Program Philosophy and Benefits
At StoneCrest Center, we strive to set ourselves apart from other mental health treatment centers by offering superior individualized care that improves the quality of life for our patients, while also providing a reliable resource for the community. We believe that our values are what truly make us stand out. We treat each other like family and we empathize with and support the families who have a loved one that is struggling with mental illness. We diligently work at maintaining our position as a leader in creating distinct, effective mental health disease management through our partnerships with physicians and other clinical professionals, through the application of technology, and, most importantly, through the extension of services from our hospital to the home. At StoneCrest, we remain steadfast in preventing, supporting, and treating mental, emotional, and behavioral conditions, providing patients with a safe place to turn in their time of need.

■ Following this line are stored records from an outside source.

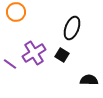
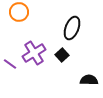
orange circle: moved 3 px right
black square: rotated 16 degrees clockwise
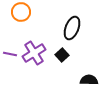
orange circle: moved 2 px right
purple line: moved 10 px up; rotated 24 degrees counterclockwise
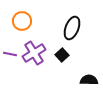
orange circle: moved 1 px right, 9 px down
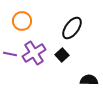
black ellipse: rotated 15 degrees clockwise
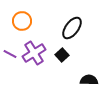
purple line: rotated 16 degrees clockwise
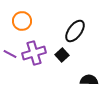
black ellipse: moved 3 px right, 3 px down
purple cross: rotated 15 degrees clockwise
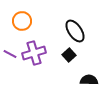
black ellipse: rotated 70 degrees counterclockwise
black square: moved 7 px right
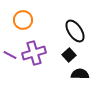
orange circle: moved 1 px right, 1 px up
purple line: moved 1 px down
black semicircle: moved 9 px left, 6 px up
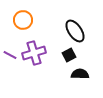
black square: rotated 16 degrees clockwise
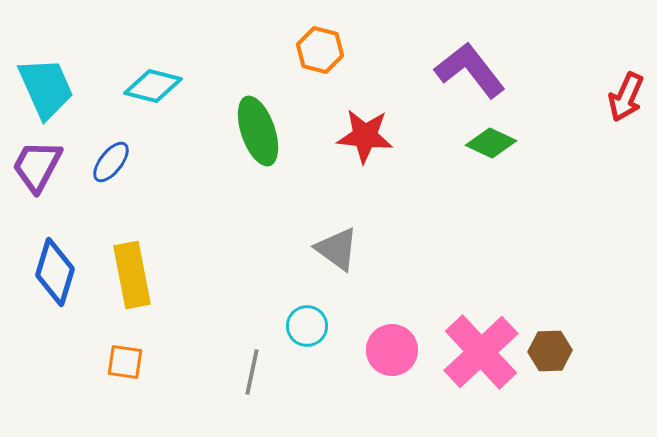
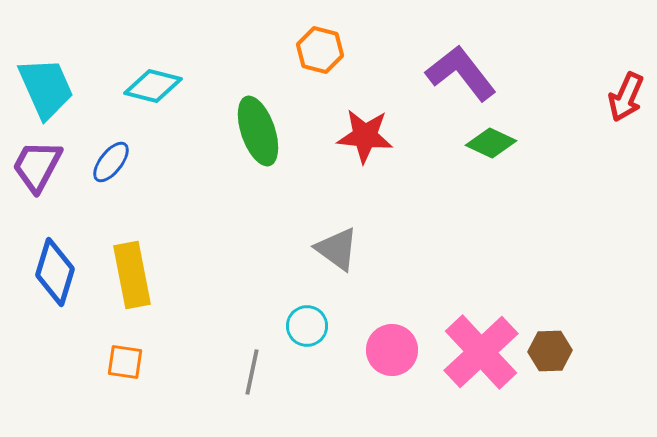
purple L-shape: moved 9 px left, 3 px down
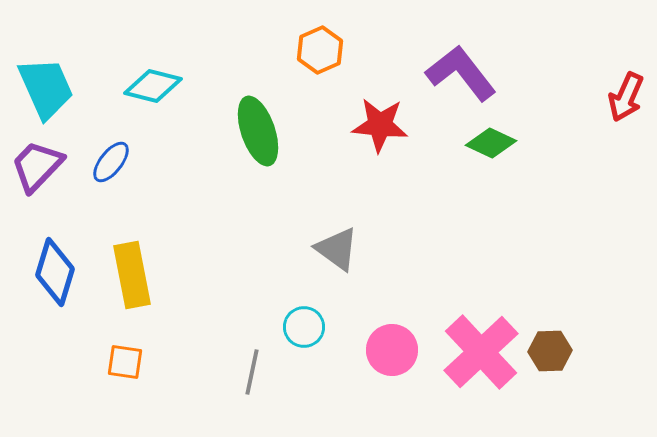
orange hexagon: rotated 21 degrees clockwise
red star: moved 15 px right, 11 px up
purple trapezoid: rotated 16 degrees clockwise
cyan circle: moved 3 px left, 1 px down
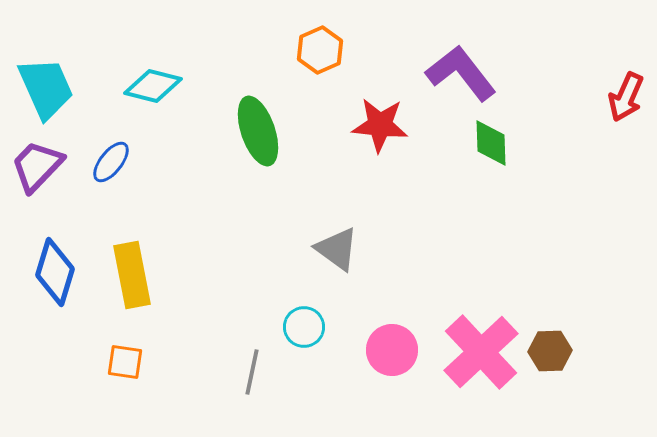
green diamond: rotated 63 degrees clockwise
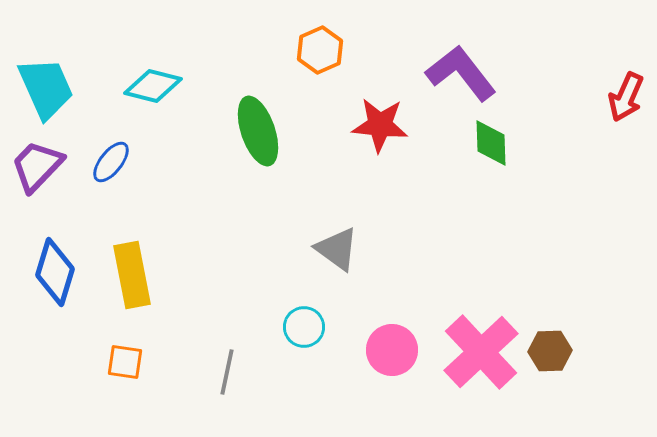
gray line: moved 25 px left
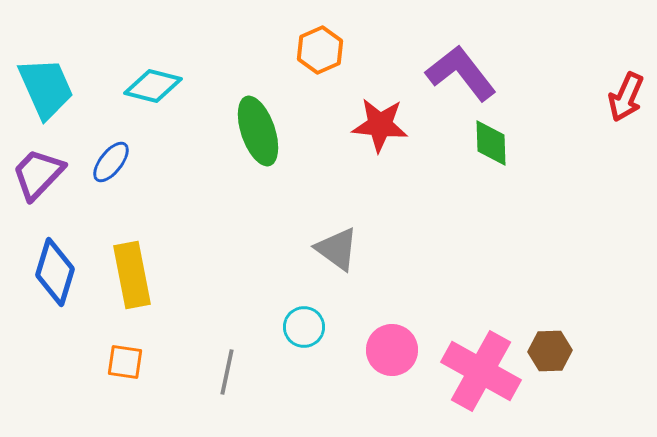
purple trapezoid: moved 1 px right, 8 px down
pink cross: moved 19 px down; rotated 18 degrees counterclockwise
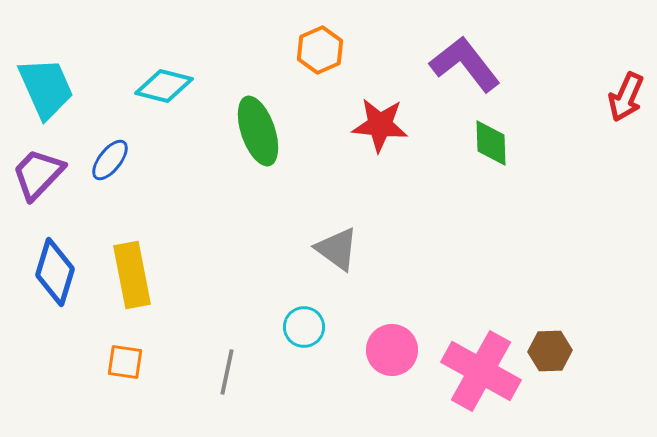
purple L-shape: moved 4 px right, 9 px up
cyan diamond: moved 11 px right
blue ellipse: moved 1 px left, 2 px up
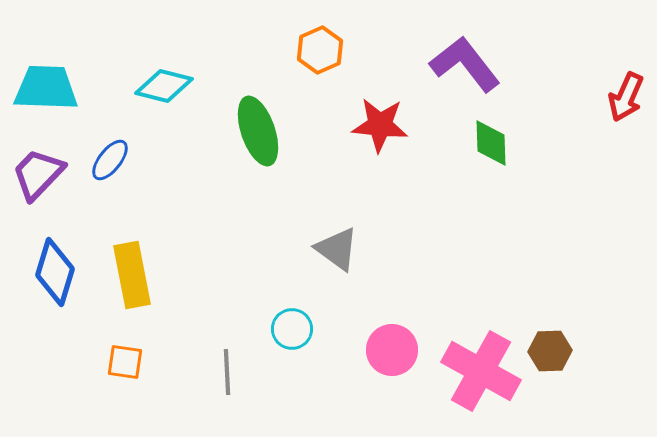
cyan trapezoid: rotated 64 degrees counterclockwise
cyan circle: moved 12 px left, 2 px down
gray line: rotated 15 degrees counterclockwise
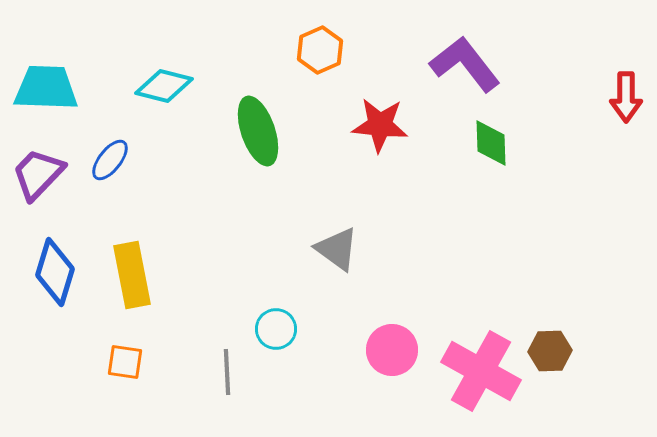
red arrow: rotated 24 degrees counterclockwise
cyan circle: moved 16 px left
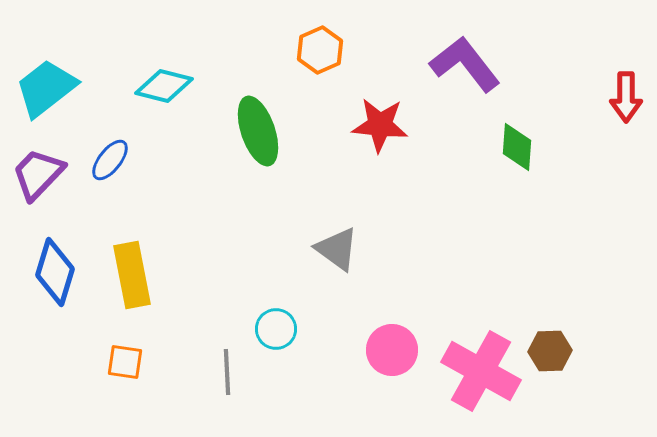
cyan trapezoid: rotated 40 degrees counterclockwise
green diamond: moved 26 px right, 4 px down; rotated 6 degrees clockwise
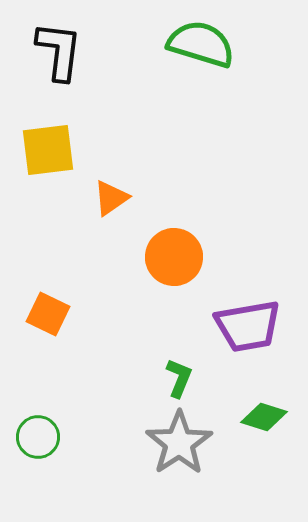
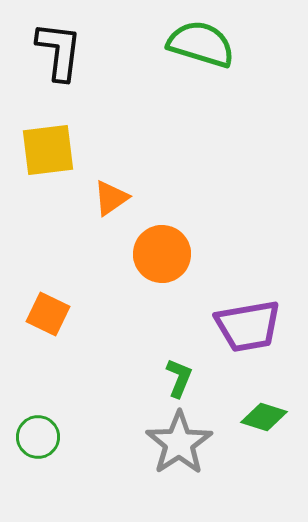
orange circle: moved 12 px left, 3 px up
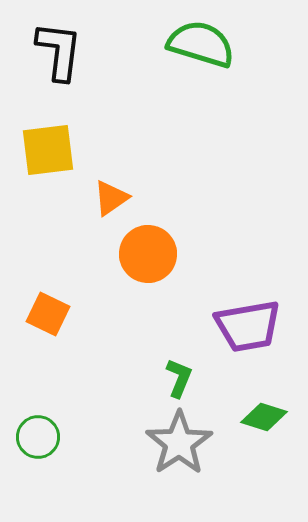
orange circle: moved 14 px left
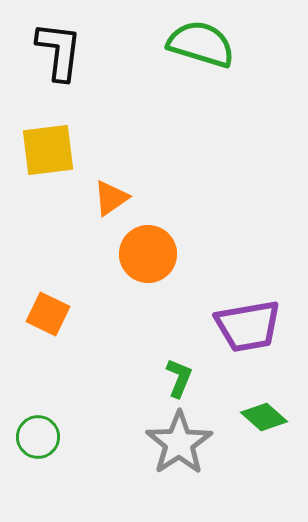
green diamond: rotated 24 degrees clockwise
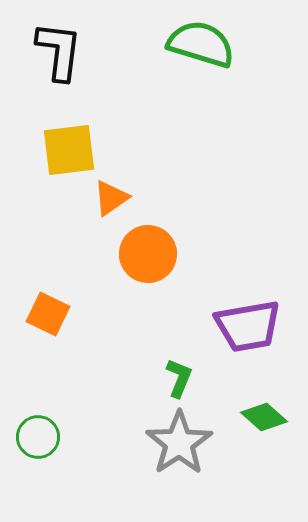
yellow square: moved 21 px right
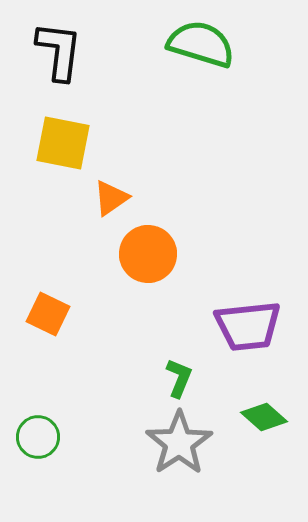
yellow square: moved 6 px left, 7 px up; rotated 18 degrees clockwise
purple trapezoid: rotated 4 degrees clockwise
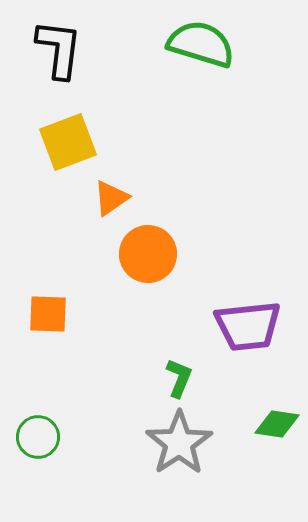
black L-shape: moved 2 px up
yellow square: moved 5 px right, 1 px up; rotated 32 degrees counterclockwise
orange square: rotated 24 degrees counterclockwise
green diamond: moved 13 px right, 7 px down; rotated 33 degrees counterclockwise
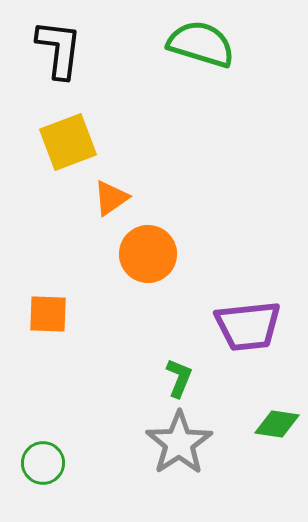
green circle: moved 5 px right, 26 px down
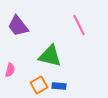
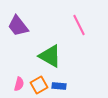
green triangle: rotated 15 degrees clockwise
pink semicircle: moved 9 px right, 14 px down
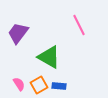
purple trapezoid: moved 7 px down; rotated 75 degrees clockwise
green triangle: moved 1 px left, 1 px down
pink semicircle: rotated 48 degrees counterclockwise
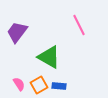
purple trapezoid: moved 1 px left, 1 px up
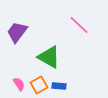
pink line: rotated 20 degrees counterclockwise
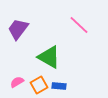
purple trapezoid: moved 1 px right, 3 px up
pink semicircle: moved 2 px left, 2 px up; rotated 88 degrees counterclockwise
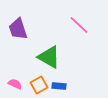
purple trapezoid: rotated 55 degrees counterclockwise
pink semicircle: moved 2 px left, 2 px down; rotated 56 degrees clockwise
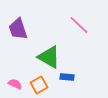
blue rectangle: moved 8 px right, 9 px up
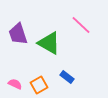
pink line: moved 2 px right
purple trapezoid: moved 5 px down
green triangle: moved 14 px up
blue rectangle: rotated 32 degrees clockwise
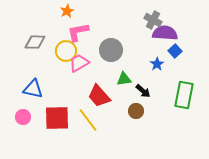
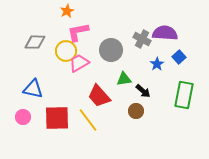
gray cross: moved 11 px left, 19 px down
blue square: moved 4 px right, 6 px down
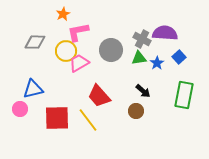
orange star: moved 4 px left, 3 px down
blue star: moved 1 px up
green triangle: moved 15 px right, 21 px up
blue triangle: rotated 25 degrees counterclockwise
pink circle: moved 3 px left, 8 px up
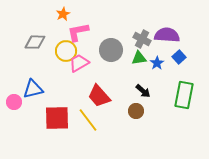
purple semicircle: moved 2 px right, 2 px down
pink circle: moved 6 px left, 7 px up
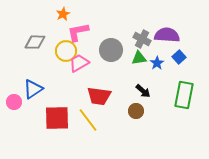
blue triangle: rotated 20 degrees counterclockwise
red trapezoid: rotated 40 degrees counterclockwise
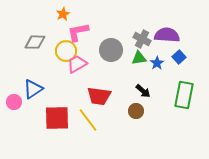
pink trapezoid: moved 2 px left, 1 px down
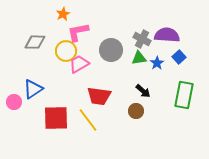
pink trapezoid: moved 2 px right
red square: moved 1 px left
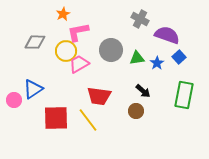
purple semicircle: rotated 15 degrees clockwise
gray cross: moved 2 px left, 20 px up
green triangle: moved 2 px left
pink circle: moved 2 px up
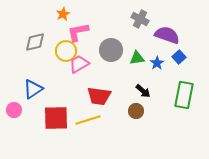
gray diamond: rotated 15 degrees counterclockwise
pink circle: moved 10 px down
yellow line: rotated 70 degrees counterclockwise
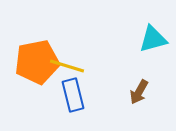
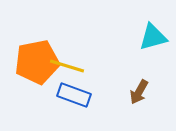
cyan triangle: moved 2 px up
blue rectangle: moved 1 px right; rotated 56 degrees counterclockwise
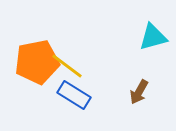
yellow line: rotated 20 degrees clockwise
blue rectangle: rotated 12 degrees clockwise
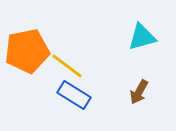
cyan triangle: moved 11 px left
orange pentagon: moved 10 px left, 11 px up
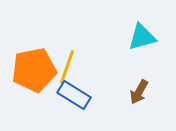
orange pentagon: moved 7 px right, 19 px down
yellow line: moved 1 px down; rotated 72 degrees clockwise
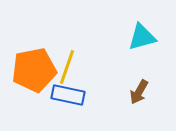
blue rectangle: moved 6 px left; rotated 20 degrees counterclockwise
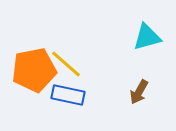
cyan triangle: moved 5 px right
yellow line: moved 1 px left, 3 px up; rotated 68 degrees counterclockwise
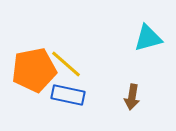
cyan triangle: moved 1 px right, 1 px down
brown arrow: moved 7 px left, 5 px down; rotated 20 degrees counterclockwise
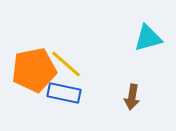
blue rectangle: moved 4 px left, 2 px up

Types of Treatment Offered at StoneCrest Center
The fully trained and qualified staff at StoneCrest uses a multidisciplinary approach to treatment, coordinating care amongst our in-house psychiatrists, nurses, socials workers, and activity therapists. By implementing a case management model that focuses on person-centered planning, each patient works with a therapist who serves as the patient’s coordinator and advocate during his or her stay. These therapists guide patients through the treatment process while establishing a therapeutic relationship as they help them work towards achieving their identified treatment goals. Our treatment programs are created to meet the needs of each patient as a whole in order to ensure that all needs are being addressed and coordinated while in our care. Some of the treatment methods used in our programs may include:
Medication management: The implementation of certain medication may be used when treating a sensory processing disorder if there are symptoms of a co-occurring disorder present. All patients meet with a psychiatrist daily and see a doctor regularly in order to ensure the effectiveness of any medication that is prescribed and to make any changes that may be necessary.
Group therapy: Group therapy plays a major role in the treatment process here at StoneCrest. Multiple groups are held on a daily basis. For our MIDD program, group therapy is more skill-training based, but also includes nursing groups and psychoeducational groups.
Family therapy: At StoneCrest, we believe that family involvement is crucial in helping our patients be successful in the treatment process, and family therapy is held at least once during a patient’s stay. In addition to ensuring that family members are an active part of the therapeutic process, we also educate our patients’ families in order to help them understand what their loved ones are experiencing and discover ways that will help them cope with emotional difficulties that may arise in the future.
Depending on the specific needs of each patient, additional methods of treatment may be used, including:
- Expressive arts
- Therapeutic recreation
- Sensory room interventions spent one-on-one with a therapist
Continuing Care and Levels of Treatment
When patients have completed the inpatient program at StoneCrest, they will meet with their social worker to facilitate discharge planning. Our social workers will coordinate appropriate aftercare support, ensure placement or housing when necessary, and schedule any pertinent follow-up appointments with community agencies.